Now we can run the suite locally and get our first snapshot:

exports[
	`MyFeature checkForRecommendation recommends an artist for a Silversun Pickups fan`
] = `
---------- 50% ----------
Smashing Pumpkins
---------- 25% ----------
Jimmy Eat World
---------- 25% ----------
Metric
`;

In this case, this is a very open-ended prompt with unstable results, so 3 is likely not high enough. And I don't think you'd ever use this, for example, to gate changes in CI/CD. It exists so that over time, as you build up integration test cases for various user personas, you can easily "re-run" your user models after subtle prompting tweaks or LLM model upgrades.
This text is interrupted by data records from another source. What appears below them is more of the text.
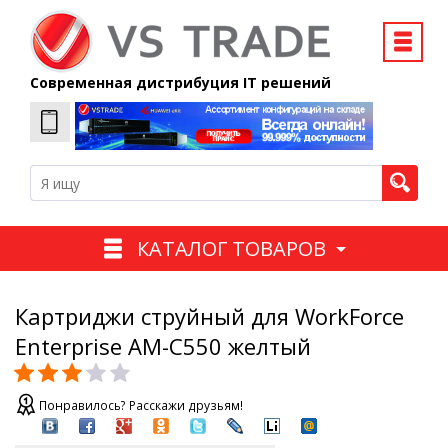
Современная дистрибуция IT решений
КАТАЛОГ ТОВАРОВ
Картриджи струйный для WorkForce
Enterprise AM-C550 желтый
Понравилось? Расскажи друзьям!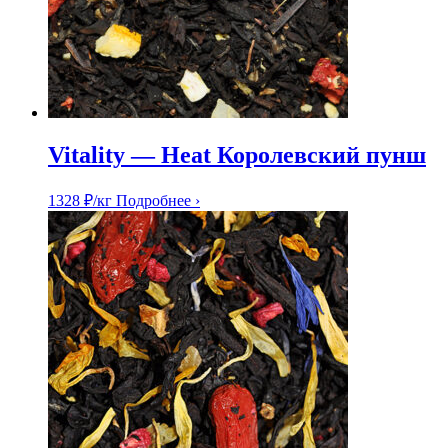
Vitality — Heat Королевский пунш
1328
₽
/кг
Подробнее ›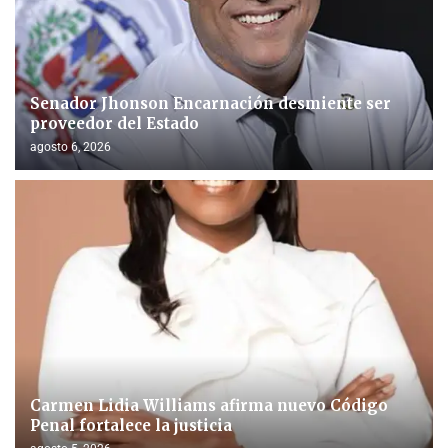
Senador Jhonson Encarnación desmiente ser
proveedor del Estado
agosto 6, 2026
Carmen Lidia Williams afirma nuevo Código
Penal fortalece la justicia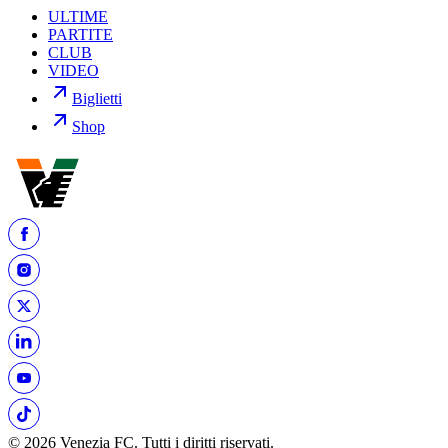
ULTIME
PARTITE
CLUB
VIDEO
Biglietti
Shop
© 2026 Venezia FC. Tutti i diritti riservati.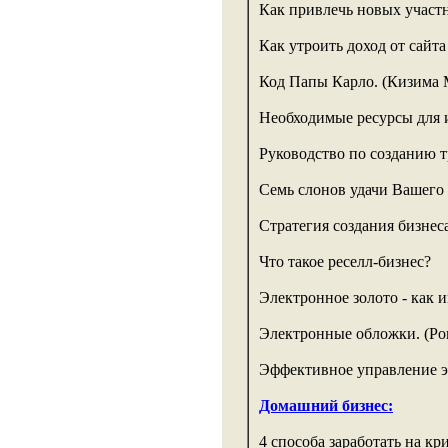
Как привлечь новых участн
Как утроить доход от сайта
Код Папы Карло. (Кизима 
Необходимые ресурсы для 
Руководство по созданию т
Семь слонов удачи Вашего 
Стратегия создания бизнеса
Что такое реселл-бизнес?
Электронное золото - как и
Электронные обложки. (Ро
Эффективное управление э
Домашний бизнес:
4 способа заработать на кр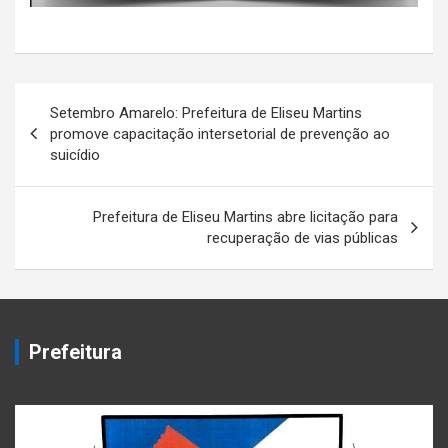
Navegação
Setembro Amarelo: Prefeitura de Eliseu Martins
de
promove capacitação intersetorial de prevenção ao
suicídio
Post
Prefeitura de Eliseu Martins abre licitação para
recuperação de vias públicas
Prefeitura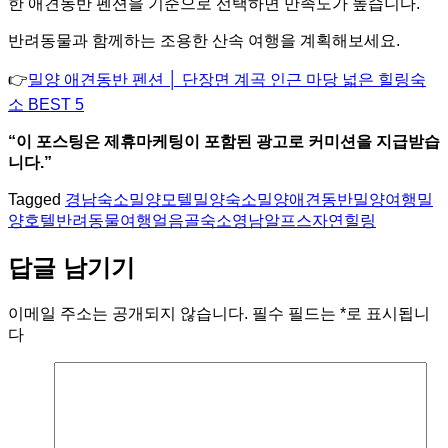
한 애견동반 펜션을 기준으로 선택하면 만족도가 높습니다.
반려동물과 함께하는 조용한 산속 여행을 계획해보세요.
👉
밀양 애견동반 펜션 │ 단장면 계곡 인근 마당 넓은 힐링숙
소 BEST 5
“이 포스팅은 제휴마케팅이 포함된 광고로 커미션을 지급받습
니다.”
Tagged
경남숙소
밀양모텔
밀양숙소
밀양애견동반
밀양여행
밀
양호텔
반려동물여행
얼음골숙소
영남알프스
자연힐링
답글 남기기
이메일 주소는 공개되지 않습니다.
필수 필드는
*
로 표시됩니
다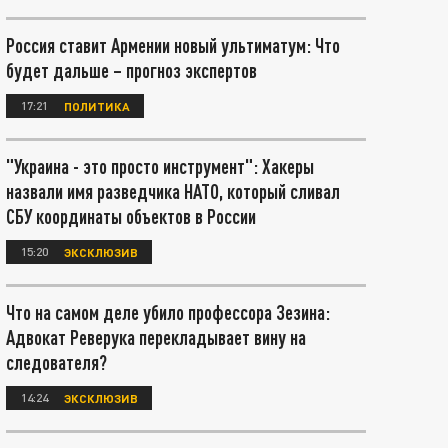
Россия ставит Армении новый ультиматум: Что
будет дальше – прогноз экспертов
17:21
ПОЛИТИКА
"Украина - это просто инструмент": Хакеры
назвали имя разведчика НАТО, который сливал
СБУ координаты объектов в России
15:20
ЭКСКЛЮЗИВ
Что на самом деле убило профессора Зезина:
Адвокат Реверука перекладывает вину на
следователя?
14:24
ЭКСКЛЮЗИВ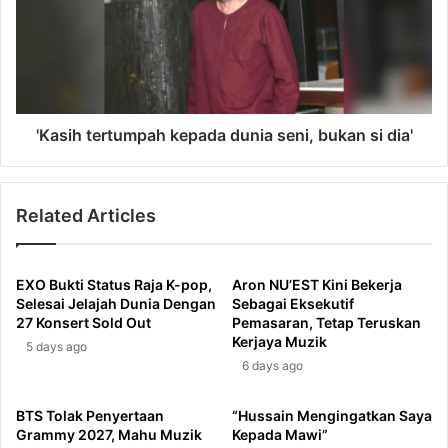
dunia
seni,
bukan
si
dia'
'Kasih tertumpah kepada dunia seni, bukan si dia'
Related Articles
EXO Bukti Status Raja K-pop,
Aron NU’EST Kini Bekerja
Selesai Jelajah Dunia Dengan
Sebagai Eksekutif
27 Konsert Sold Out
Pemasaran, Tetap Teruskan
Kerjaya Muzik
5 days ago
6 days ago
BTS Tolak Penyertaan
“Hussain Mengingatkan Saya
Grammy 2027, Mahu Muzik
Kepada Mawi”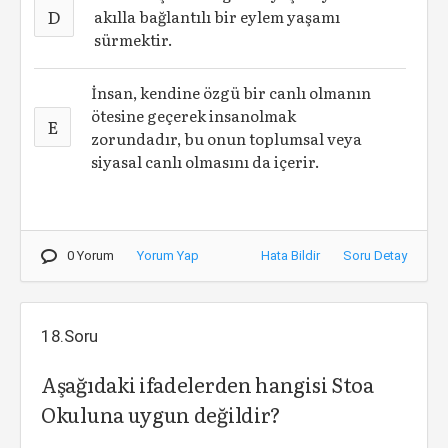
D
akılla bağlantılı bir eylem yaşamı
sürmektir.
İnsan, kendine özgü bir canlı olmanın
ötesine geçerek insanolmak
E
zorundadır, bu onun toplumsal veya
siyasal canlı olmasını da içerir.
0 Yorum
Yorum Yap
Hata Bildir
Soru Detay
18.Soru
Aşağıdaki ifadelerden hangisi Stoa
Okuluna uygun değildir?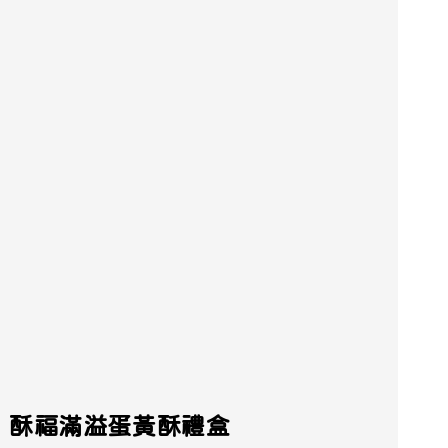
定｜酥福滿溢蛋黃酥禮盒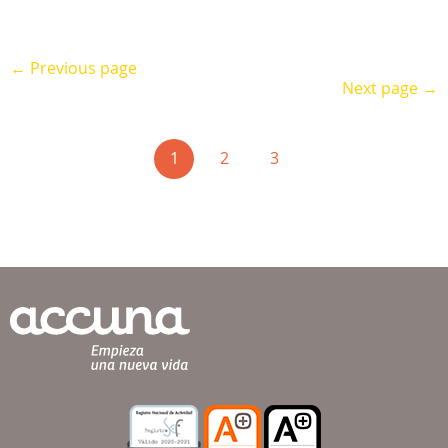
← Previous page
Next page →
(current)
1
2
3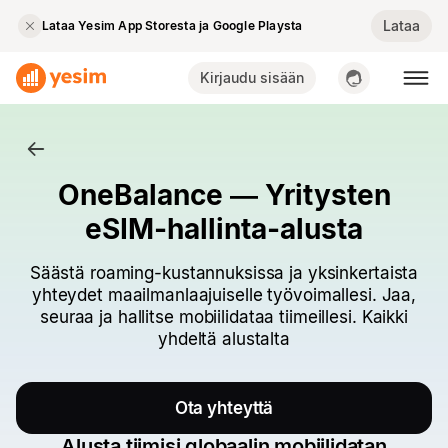
Lataa
Lataa Yesim App Storesta ja Google Playsta
Kirjaudu sisään
OneBalance — Yritysten
eSIM-hallinta-alusta
Säästä roaming-kustannuksissa ja yksinkertaista
yhteydet maailmanlaajuiselle työvoimallesi. Jaa,
seuraa ja hallitse mobiilidataa tiimeillesi. Kaikki
yhdeltä alustalta
Ota yhteyttä
Alusta tiimisi globaalin mobiilidatan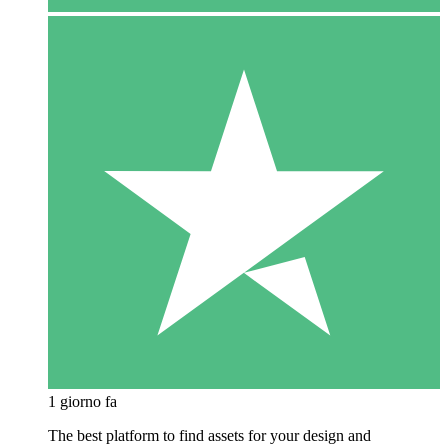
1 giorno fa
The best platform to find assets for your design and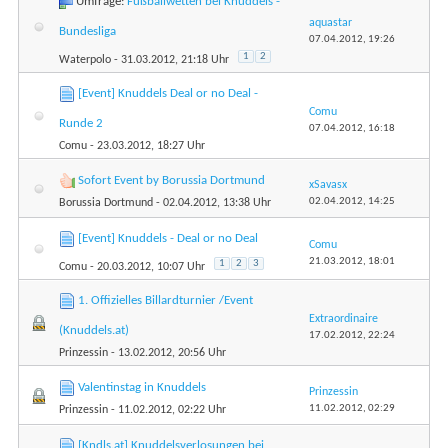
Umfrage:
Fußballwetten bei Knuddels -
aquastar
Bundesliga
07.04.2012,
19:26
1
2
Waterpolo
- 31.03.2012, 21:18 Uhr
[Event] Knuddels Deal or no Deal -
Comu
Runde 2
07.04.2012,
16:18
Comu
- 23.03.2012, 18:27 Uhr
Sofort Event by Borussia Dortmund
xSavasx
02.04.2012,
14:25
Borussia Dortmund
- 02.04.2012, 13:38 Uhr
[Event] Knuddels - Deal or no Deal
Comu
21.03.2012,
18:01
1
2
3
Comu
- 20.03.2012, 10:07 Uhr
1. Offizielles Billardturnier /Event
Extraordinaire
(Knuddels.at)
17.02.2012,
22:24
Prinzessin
- 13.02.2012, 20:56 Uhr
Valentinstag in Knuddels
Prinzessin
11.02.2012,
02:29
Prinzessin
- 11.02.2012, 02:22 Uhr
[Kndls.at] Knuddelsverlosungen bei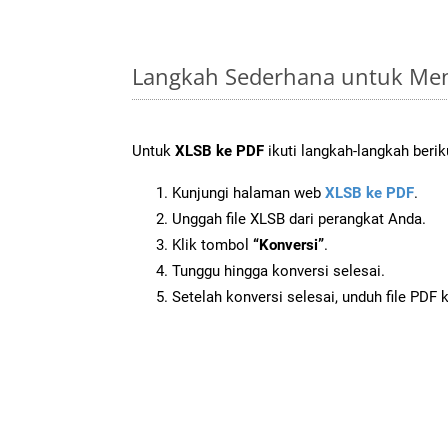
Langkah Sederhana untuk Men
Untuk
XLSB ke PDF
ikuti langkah-langkah berik
Kunjungi halaman web
XLSB ke PDF
.
Unggah file XLSB dari perangkat Anda.
Klik tombol
“Konversi”
.
Tunggu hingga konversi selesai.
Setelah konversi selesai, unduh file PDF 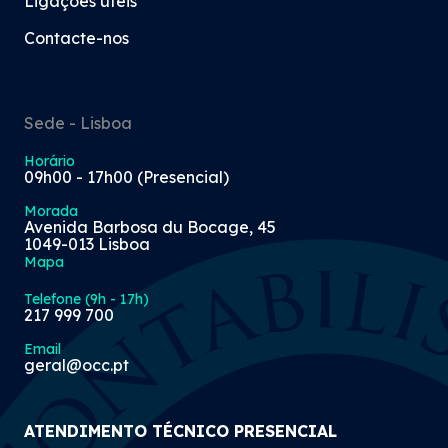
Ligações úteis
Contacte-nos
Sede - Lisboa
Horário
09h00 - 17h00 (Presencial)
Morada
Avenida Barbosa du Bocage, 45
1049-013 Lisboa
Mapa
Telefone (9h - 17h)
217 999 700
Email
geral@occ.pt
ATENDIMENTO TÉCNICO PRESENCIAL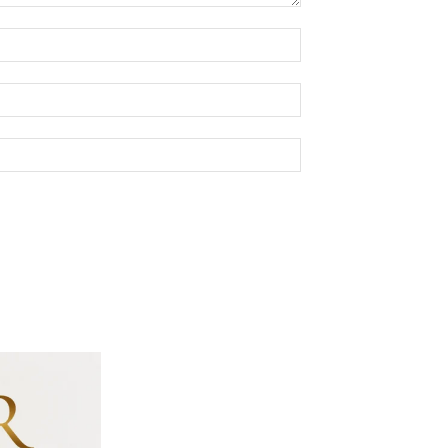
Nome:*
E-
mail:*
Site: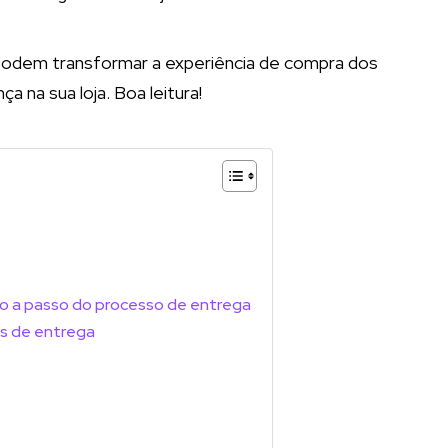
podem transformar a experiência de compra dos
a na sua loja. Boa leitura!
so a passo do processo de entrega
s de entrega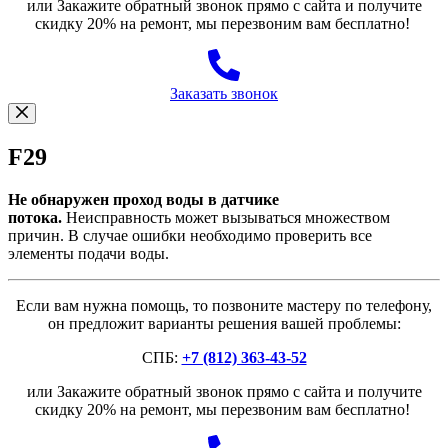
или Закажите обратный звонок прямо с сайта и получите
скидку 20% на ремонт, мы перезвоним вам бесплатно!
Заказать звонок
F29
Не обнаружен проход воды в датчике
потока.
Неисправность может вызываться множеством
причин. В случае ошибки необходимо проверить все
элементы подачи воды.
Если вам нужна помощь, то позвоните мастеру по телефону,
он предложит варианты решения вашей проблемы:
СПБ:
+7 (812) 363-43-52
или Закажите обратный звонок прямо с сайта и получите
скидку 20% на ремонт, мы перезвоним вам бесплатно!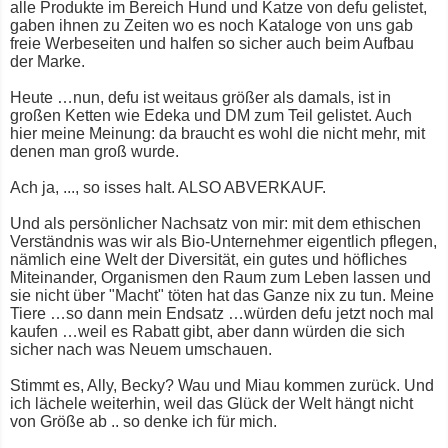
alle Produkte im Bereich Hund und Katze von defu gelistet,
gaben ihnen zu Zeiten wo es noch Kataloge von uns gab
freie Werbeseiten und halfen so sicher auch beim Aufbau
der Marke.
Heute …nun, defu ist weitaus größer als damals, ist in
großen Ketten wie Edeka und DM zum Teil gelistet. Auch
hier meine Meinung: da braucht es wohl die nicht mehr, mit
denen man groß wurde.
Ach ja, ..., so isses halt. ALSO ABVERKAUF.
Und als persönlicher Nachsatz von mir: mit dem ethischen
Verständnis was wir als Bio-Unternehmer eigentlich pflegen,
nämlich eine Welt der Diversität, ein gutes und höfliches
Miteinander, Organismen den Raum zum Leben lassen und
sie nicht über "Macht" töten hat das Ganze nix zu tun. Meine
Tiere …so dann mein Endsatz …würden defu jetzt noch mal
kaufen …weil es Rabatt gibt, aber dann würden die sich
sicher nach was Neuem umschauen.
Stimmt es, Ally, Becky? Wau und Miau kommen zurück. Und
ich lächele weiterhin, weil das Glück der Welt hängt nicht
von Größe ab .. so denke ich für mich.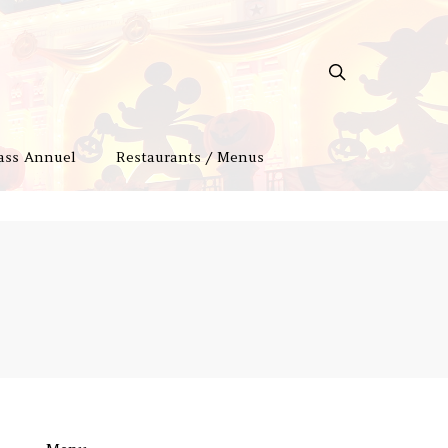
ass Annuel
Restaurants / Menus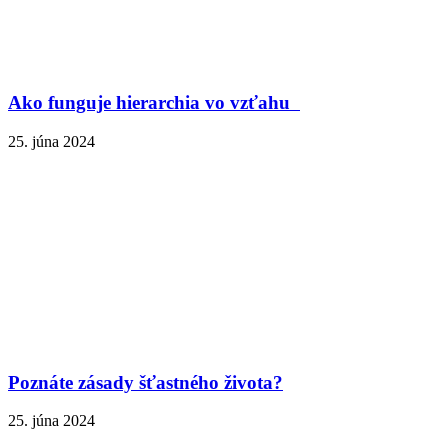
Ako funguje hierarchia vo vzťahu
25. júna 2024
Poznáte zásady šťastného života?
25. júna 2024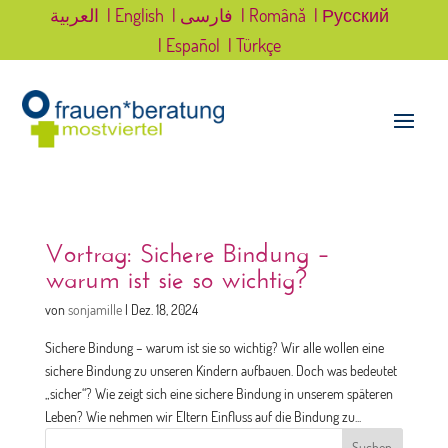
العربية
| English
| فارسی
| Română
| Русский
| Español
| Türkçe
Vortrag: Sichere Bindung –
warum ist sie so wichtig?
von
sonjamille
|
Dez. 18, 2024
Sichere Bindung – warum ist sie so wichtig? Wir alle wollen eine
sichere Bindung zu unseren Kindern aufbauen. Doch was bedeutet
„sicher“? Wie zeigt sich eine sichere Bindung in unserem späteren
Leben? Wie nehmen wir Eltern Einfluss auf die Bindung zu...
Suchen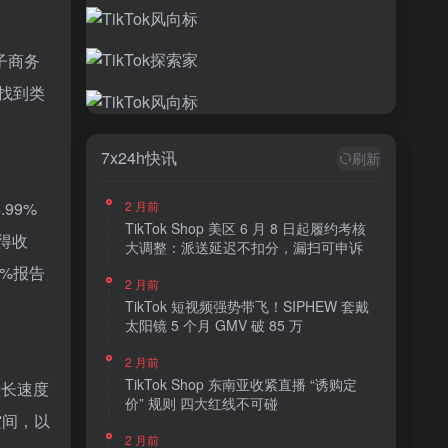
子商务
中找到类
7x24h快讯
刷新
.99%
2 月前
TikTok Shop 美区 6 月 8 日起履约考核
获得收
大调整：派送延迟不扣分，漏扫可申诉
0%报告
2 月前
TikTok 短视频强势带飞！SIPHEW 套戴
太阳镜 5 个月 GMV 破 85 万
2 月前
TikTok Shop 东南亚收紧直播 “诱购定
增长速度
价” 规则 四大红线不可碰
空间，以
2 月前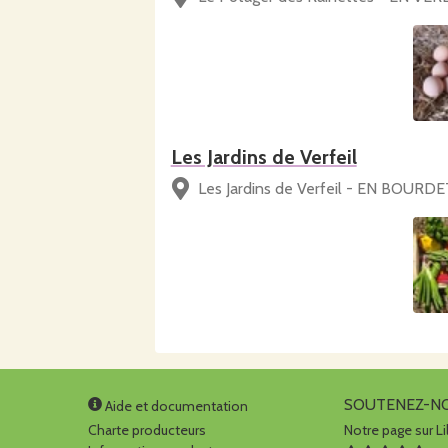
Les Jardins de Verfeil
Les Jardins de Verfeil - EN BOURDET
SOUTENEZ-N
Aide et documentation
Charte producteurs
Notre page sur Li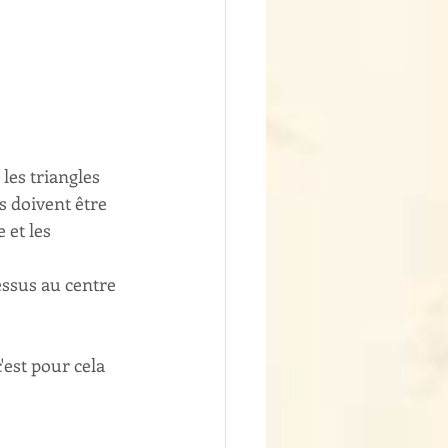
les triangles 
s doivent être 
 et les 
essus au centre 
'est pour cela 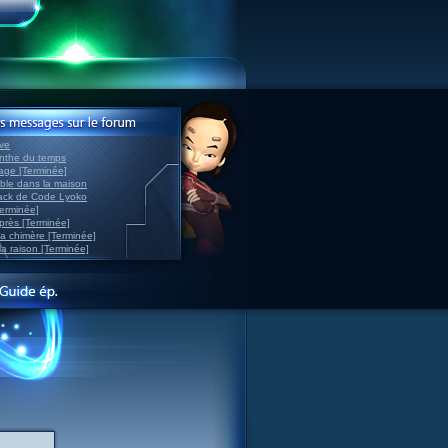
ve
inthe du temps
nage [Terminée]
able dans la maison
back de Code Lyoko
Terminée]
après [Terminée]
sa chimère [Terminée]
la raison [Terminée]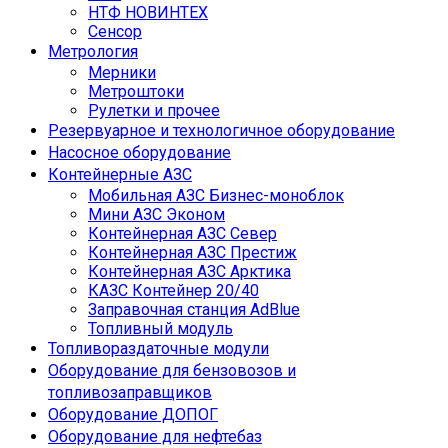
НТФ НОВИНТЕХ
Сенсор
Метрология
Мерники
Метроштоки
Рулетки и прочее
Резервуарное и технологичное оборудование
Насосное оборудование
Контейнерные АЗС
Мобильная АЗС Бизнес-моноблок
Мини АЗС Эконом
Контейнерная АЗС Север
Контейнерная АЗС Престиж
Контейнерная АЗС Арктика
КАЗС Контейнер 20/40
Заправочная станция AdBlue
Топливный модуль
Топливораздаточные модули
Оборудование для бензовозов и
топливозаправщиков
Оборудование ДОПОГ
Оборудование для нефтебаз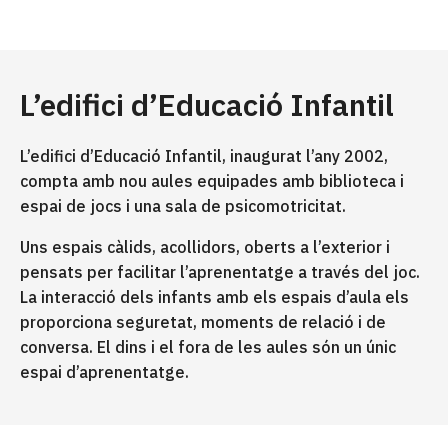
L’edifici d’Educació Infantil
L’edifici d’Educació Infantil, inaugurat l’any 2002,
compta amb nou aules equipades amb biblioteca i
espai de jocs i una sala de psicomotricitat.
Uns espais càlids, acollidors, oberts a l’exterior i
pensats per facilitar l’aprenentatge a través del joc.
La interacció dels infants amb els espais d’aula els
proporciona seguretat, moments de relació i de
conversa. El dins i el fora de les aules són un únic
espai d’aprenentatge.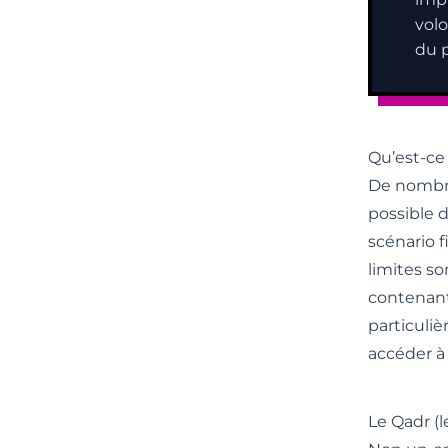
volo
du p
Qu’est-ce 
De nombre
possible d
scénario 
limites so
contenant
particuliè
accéder à
Le Qadr (l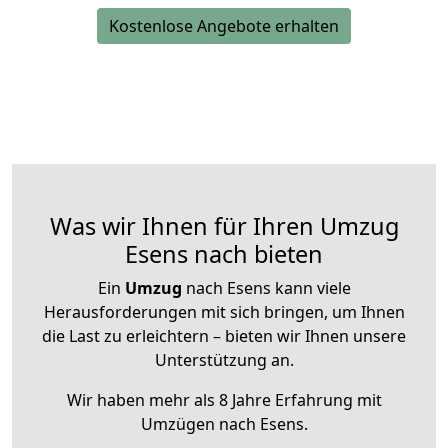
Kostenlose Angebote erhalten
Was wir Ihnen für Ihren Umzug
Esens nach bieten
Ein
Umzug
nach Esens kann viele
Herausforderungen mit sich bringen, um Ihnen
die Last zu erleichtern – bieten wir Ihnen unsere
Unterstützung an.
Wir haben mehr als 8 Jahre Erfahrung mit
Umzügen nach
Esens
.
Then, the diff for your changes can highlight any drastic changes in output for your user personas.

What about evaluation frameworks? #

This strategy doesn't necessarily replace tools like LangSmith that allow you to compare prompt results or evaluate prompts against sample data. I haven't personally had a chance to use those tools yet, but if AI is core to a part of your application, almost certainly you'll eventually need a team dedicated just to ensuring the quality and consistency of your prompt outputs.

But, for smaller model usage, being able to write prompt evaluation integration tests in a familiar, easily-run tool right from your terminal window feels pretty nice.